4 Conclusion and future work

We have presented an efficient deterministic cP solution to QSAT that runs in \(4n+3 = {\mathcal {O}}(n)\) steps, at same order of magnitude as the other P system solutions. However, in contrast to other confluent P system solutions, our cP solution uses a small constant alphabet size (19), a small constant number of rules (10) and very small constant membrane nesting depth (6), independent on the problem size.

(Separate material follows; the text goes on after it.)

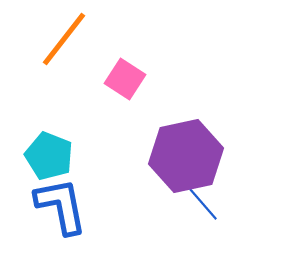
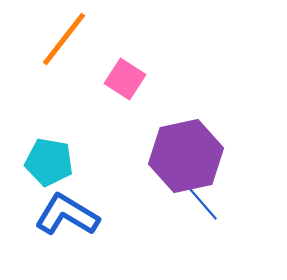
cyan pentagon: moved 6 px down; rotated 12 degrees counterclockwise
blue L-shape: moved 6 px right, 9 px down; rotated 48 degrees counterclockwise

We conclude by noting the following open problems, which may need further investigations: Is it possible to design an equivalent cP system, still deterministic, “with an even smaller nesting depth bound, e.g. three or even two?

How would non-confluent designs affect the power of cP systems? Are cP system inhibitors really needed? We note that our solution does not use any, and the presence of inhibitors will likely negatively affect the simulation runtime on existing hardware and software platforms.

Is a sub-linear runtime solution possible, using cP systems and/or another P systems variant? We note this can be viewed as seeing whether cP systems agree with the parallel computation thesis [15]. This also leads to the question on whether or not cP systems are polynomial equivalent to the other P system variants.